War: The Forever Costs

How much do American wars cost, and who pays?

Did you know for example that payments are still being made for descendents of Civil War veterans?

 The Civil War isn’t the only war of the 19th century we’re still paying pensions for. Ten people are still getting pensions from the Spanish-American War, which ended in 1898. Total cost: $50,000 a year.

That’s a bargain compared to World War I, which ended 20 years later. Though the last American veteran of that war died in 2011, thousands of surviving family members continue to collect pensions of about $20 million a year.

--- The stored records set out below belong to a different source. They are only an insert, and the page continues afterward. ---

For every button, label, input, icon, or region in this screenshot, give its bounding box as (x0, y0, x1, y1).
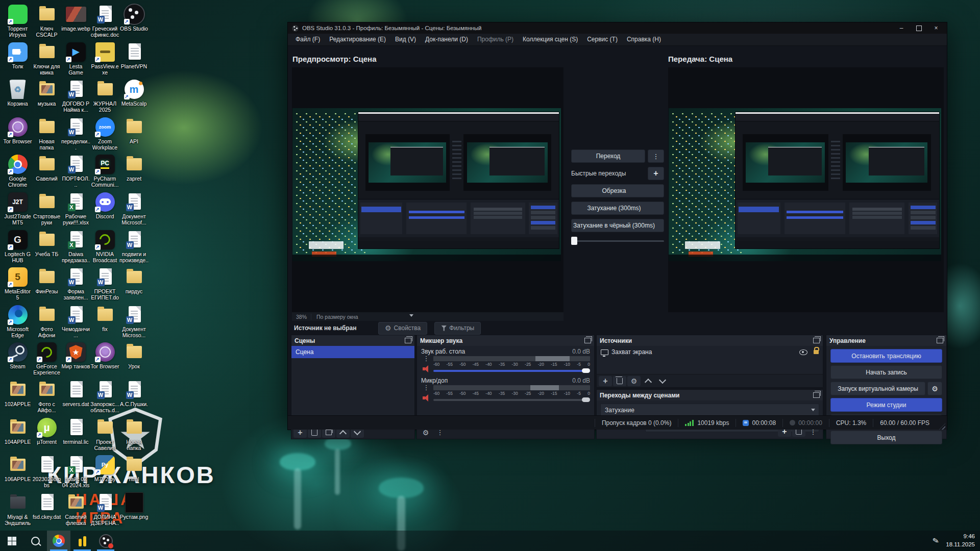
virtual-camera-settings-button[interactable] (927, 382, 942, 395)
popout-icon[interactable] (813, 338, 820, 343)
add-quick-transition-button[interactable] (648, 167, 664, 180)
desktop-icon[interactable]: Steam (3, 342, 32, 380)
desktop-icon[interactable]: Новая папка stugMaus (119, 417, 149, 455)
lock-icon[interactable] (814, 350, 819, 354)
popout-icon[interactable] (937, 338, 943, 343)
minimize-button[interactable]: – (893, 23, 910, 33)
desktop-icon[interactable]: Греческий сфинкс.docx (90, 4, 119, 42)
preview-canvas[interactable] (292, 67, 564, 312)
desktop-icon[interactable]: пирдус (119, 267, 149, 305)
desktop-icon[interactable]: Чемоданчи... (61, 305, 90, 342)
transition-bar-slider[interactable] (571, 236, 664, 245)
desktop-icon[interactable]: Учеба ТБ (32, 230, 61, 267)
scene-list-item[interactable]: Сцена (291, 346, 414, 358)
desktop-icon[interactable]: переделки... (61, 117, 90, 155)
desktop-icon[interactable]: fsd.ckey.dat (32, 492, 61, 530)
desktop-icon[interactable]: Документ Microso... (119, 305, 149, 342)
volume-slider[interactable] (433, 368, 590, 374)
source-up-button[interactable] (642, 376, 655, 386)
desktop-icon[interactable]: Проект Савелия (90, 417, 119, 455)
desktop-icon[interactable]: Рустам.png (119, 492, 149, 530)
quick-transition-crop[interactable]: Обрезка (571, 184, 664, 197)
popout-icon[interactable] (405, 338, 411, 343)
desktop-icon[interactable]: MetaScalp (119, 79, 149, 117)
desktop-icon[interactable]: fix (90, 305, 119, 342)
mute-speaker-icon[interactable] (423, 394, 430, 401)
remove-source-button[interactable] (613, 376, 626, 386)
desktop-icon[interactable]: Савелий флешка (61, 492, 90, 530)
desktop-icon[interactable]: 102APPLE (3, 380, 32, 417)
desktop-icon[interactable]: PlanetVPN (119, 42, 149, 80)
desktop-icon[interactable]: Фото Афони 10.11.22 (32, 305, 61, 342)
desktop-icon[interactable]: Google Chrome (3, 154, 32, 192)
obs-titlebar[interactable]: OBS Studio 31.0.3 - Профиль: Безымянный … (288, 22, 947, 34)
desktop-icon[interactable]: GeForce Experience (32, 342, 61, 380)
desktop-icon[interactable]: zapret (119, 154, 149, 192)
visibility-eye-icon[interactable] (799, 349, 807, 355)
desktop-icon[interactable]: image.webp (61, 4, 90, 42)
desktop-icon[interactable]: ФинРезы (32, 267, 61, 305)
taskbar-obs[interactable] (94, 531, 117, 551)
desktop-icon[interactable]: прайс 02 04 2024.xls (61, 455, 90, 492)
desktop-icon[interactable]: M7V2.py (90, 455, 119, 492)
desktop-icon[interactable]: ПОРТФОЛ... (61, 154, 90, 192)
zoom-level[interactable]: 38% (292, 314, 311, 320)
program-canvas[interactable] (668, 67, 944, 312)
desktop-icon[interactable]: µTorrent (32, 417, 61, 455)
desktop-icon[interactable]: А.С.Пушки... (119, 380, 149, 417)
zoom-mode[interactable]: По размеру окна (311, 314, 363, 320)
desktop-icon[interactable]: Фото с Айфо... (32, 380, 61, 417)
quick-transition-fade-black[interactable]: Затухание в чёрный (300ms) (571, 219, 664, 232)
desktop-icon[interactable]: Мир танков (61, 342, 90, 380)
transition-button[interactable]: Переход (571, 149, 645, 163)
control-button[interactable]: Запуск виртуальной камеры (830, 382, 925, 395)
desktop-icon[interactable]: музыка (32, 79, 61, 117)
desktop-icon[interactable]: ДОЛИНА ДЗЕРЕНА.... (90, 492, 119, 530)
taskbar-clock[interactable]: 9:46 18.11.2025 (946, 533, 975, 548)
menu-профиль[interactable]: Профиль (P) (473, 34, 518, 45)
desktop-icon[interactable]: Рабочие руки!!!.xlsx (61, 192, 90, 230)
desktop-icon[interactable]: Ключи для квика (32, 42, 61, 80)
close-button[interactable]: × (927, 23, 945, 33)
desktop-icon[interactable]: PyCharm Communi... (90, 154, 119, 192)
control-button[interactable]: Выход (830, 431, 942, 444)
desktop-icon[interactable]: Discord (90, 192, 119, 230)
transition-select[interactable]: Затухание (600, 404, 819, 416)
quick-transition-fade[interactable]: Затухание (300ms) (571, 202, 664, 215)
start-button[interactable] (0, 531, 23, 551)
desktop-icon[interactable]: Logitech G HUB (3, 230, 32, 267)
mute-speaker-icon[interactable] (423, 365, 430, 372)
desktop-icon[interactable]: Just2Trade MT5 Terminal (3, 192, 32, 230)
desktop-icon[interactable]: Lesta Game Center (61, 42, 90, 80)
desktop-icon[interactable]: terminal.lic (61, 417, 90, 455)
desktop-icon[interactable]: html (119, 455, 149, 492)
desktop-icon[interactable]: OBS Studio (119, 4, 149, 42)
control-button[interactable]: Начать запись (830, 365, 942, 379)
taskbar-quik[interactable] (70, 531, 94, 551)
desktop-icon[interactable]: ЖУРНАЛ 2025 (90, 79, 119, 117)
desktop-icon[interactable]: Савелий (32, 154, 61, 192)
menu-сервис[interactable]: Сервис (T) (582, 34, 622, 45)
menu-коллекция[interactable]: Коллекция сцен (S) (518, 34, 582, 45)
channel-menu-icon[interactable] (423, 356, 430, 361)
search-button[interactable] (23, 531, 47, 551)
resize-grip[interactable] (939, 423, 945, 430)
desktop-icon[interactable]: Форма заявлен... (61, 267, 90, 305)
desktop-icon[interactable]: ДОГОВО Р Найма к... (61, 79, 90, 117)
desktop-icon[interactable]: Запорожс... область.d... (90, 380, 119, 417)
desktop-icon[interactable]: NVIDIA Broadcast (90, 230, 119, 267)
maximize-button[interactable] (910, 23, 927, 33)
desktop-icon[interactable]: Документ Microsof... (119, 192, 149, 230)
desktop-icon[interactable]: Daiwa предзаказ... (61, 230, 90, 267)
desktop-icon[interactable]: 104APPLE (3, 417, 32, 455)
desktop-icon[interactable]: Торрент Игруха (3, 4, 32, 42)
properties-button[interactable]: Свойства (378, 322, 427, 335)
desktop-icon[interactable]: Корзина (3, 79, 32, 117)
filters-button[interactable]: Фильтры (434, 322, 481, 335)
desktop-icon[interactable]: servers.dat (61, 380, 90, 417)
desktop-icon[interactable]: Miyagi & Эндшпиль ... (3, 492, 32, 530)
desktop-icon[interactable]: Tor Browser (90, 342, 119, 380)
desktop-icon[interactable]: Tor Browser (3, 117, 32, 155)
popout-icon[interactable] (813, 392, 820, 398)
desktop-icon[interactable]: Толк (3, 42, 32, 80)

The real money, not surprisingly, starts with World War II, in which nearly a million U.S. soldiers were killed or wounded. The $5 billion annual cost of pensions (which hasn’t declined much from its 1991 peak, even though the veterans are dying at the rate of more than 1,000 a day) is almost as much as FEMA pays out each year in disaster aid. The much smaller Korean War, which ended in 1953, still costs about $2.8 billion a year.

In the 1960s, it often seemed that the Vietnam war would never end — and for government accountants, it hasn’t. They issue checks for $22 billion each year (nearly triple the annual cost of the Transportation Safety Administration) and have already paid $270 billion to vets and their families. And the Middle Eastern wars of the past two decades may prove to be the most costly of all.